Furthermore, Tuesday's tragedy took place just three days before a United Nations tribunal is expected to issue a ruling with regards to the 2005 assassination of former Lebanon Prime Minister Rafic Hariri, of which four alleged Hezbollah members stand accused of its plot and execution. Supporters of the terrorist outfit have purported to squash news of the trial and dismissed it as being biased.
Tajuden Soroush, a journalist at the London-based Iran International TV, also told Fox News that members of Kataeb Hezbollah – the notorious Iran-backed militia known for extreme violence in Iraq – are believed to have been killed so far in this incident.
Nonetheless, theories were quick to sweep the Internet pertaining to Israel as the force behind the explosions – perpetuated further by cross-border conflicts this week between Israeli forces and Hezbollah. However, multiple Israeli officials denied any involvement.

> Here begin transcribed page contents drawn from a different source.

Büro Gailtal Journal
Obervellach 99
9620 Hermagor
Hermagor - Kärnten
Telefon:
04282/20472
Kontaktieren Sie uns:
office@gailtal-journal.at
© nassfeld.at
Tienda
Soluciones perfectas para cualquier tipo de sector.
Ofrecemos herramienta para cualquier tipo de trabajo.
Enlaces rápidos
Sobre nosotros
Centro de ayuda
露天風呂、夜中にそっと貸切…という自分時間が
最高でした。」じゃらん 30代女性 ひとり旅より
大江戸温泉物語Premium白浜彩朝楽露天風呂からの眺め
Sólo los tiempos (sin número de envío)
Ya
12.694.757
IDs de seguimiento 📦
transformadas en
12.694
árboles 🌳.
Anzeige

Jim Phillips, a senior research fellow for Middle Eastern affairs at The Heritage Foundation, underscored that on Monday, the IDF announced that it had foiled an attempt to infiltrate Israel's border with Syria to plant explosives – a suspected Hezbollah operation – and it retaliated by striking targets in Syria. Earlier Tuesday, Prime Minister Benjamin Netanyahu warned Hezbollah and other terrorist groups operating in Syria that Israel would not hesitate to take further action if needed.
Yet multiple powers are seemingly turning toward the area for their own purposes, cementing it as something of a future hot zone, experts warn.
"Over the last few months, there has been a steady buildup of arms from Iran and China as part of a concerted effort by Iran to consolidate its footholds in Lebanon and Syria," added weapons defense analyst John Wood. "Clearly, the plot thickens; the only thing we can be sure of is that these events will push Lebanon into further political and economic chaos, at a time when the nation is already on the brink of collapse."